I know it’s a pain (and ironic that this screen saver is windows-only), but the alternative is…well, not using the screen saver!

The original inspiration was this piece by Hawk: Life. I saw it and thought, “that would make a nice screen saver, and a good test of some GPU programming.” So I went for it. It’s not as pretty as the flash version (the lines aren’t as clean), but I think it looks decent for programmer art, and it runs nicely (and almost all of the calculation is done on the GPU - which was my major focus when making this).

There aren’t any options in this version. Eventually I want it to support user-specified particle counts, but I can’t really do that without storing the value somewhere. The most popular place for screen saver parameters is the registry, and I can’t go writing all over that without an installer/uninstaller (so if you decide you don’t like this it doesn’t leave a bunch of dead information in your registry). So - if this screen saver is a hit (goodness knows smaller things I’ve made have been huge hits), I’ll probably clean it up a bit and add some settings.
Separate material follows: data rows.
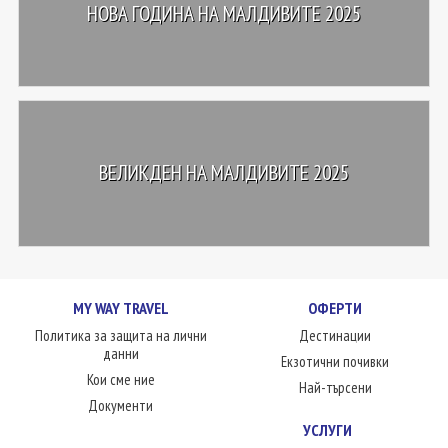
НОВА ГОДИНА НА МАЛДИВИТЕ 2025
ВЕЛИКДЕН НА МАЛДИВИТЕ 2025
MY WAY TRAVEL
ОФЕРТИ
Политика за защита на лични
Дестинации
данни
Екзотични почивки
Кои сме ние
Най-търсени
Документи
УСЛУГИ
You’ll also need a graphics card that supports Pixel Shader Model 2.0 - I created this primarily as a test of some graphics techniques - not necessarily just to make a screen saver (you can compile that flash as an exe with exit-on-input to use it as a screen saver). I’m not doing any detection at the moment - so if it doesn’t run

For the XNA programmers in the audience, I’ll be releasing the source code for this soon.

GPU Particles

Thursday, February 28th, 2008

Check this out: 10,000 particles running on my new system (with no gfx card!) at a consistent 30fps, all with different velocities, distance blurring, etc.:

I had 65,000 running just fine, but it rendered as a big white blob, which didn’t look very presentable. I’ll cover the techniques behind this sample soon, along with providing full source. Most of this is actually done on the (motherboard-embedded) gpu though - I was surprised it ran well at all!

So stay tuned - I’ve got a couple graphics samples in the works that I’m hoping to start filling my website with soon. I’ll release this one once I clean up the presentation a little (it’s not quite what I want - yet). I’m hoping to make it a screensaver similar to Hawk’s recent flash sample entitled Life. Anyone see the irony?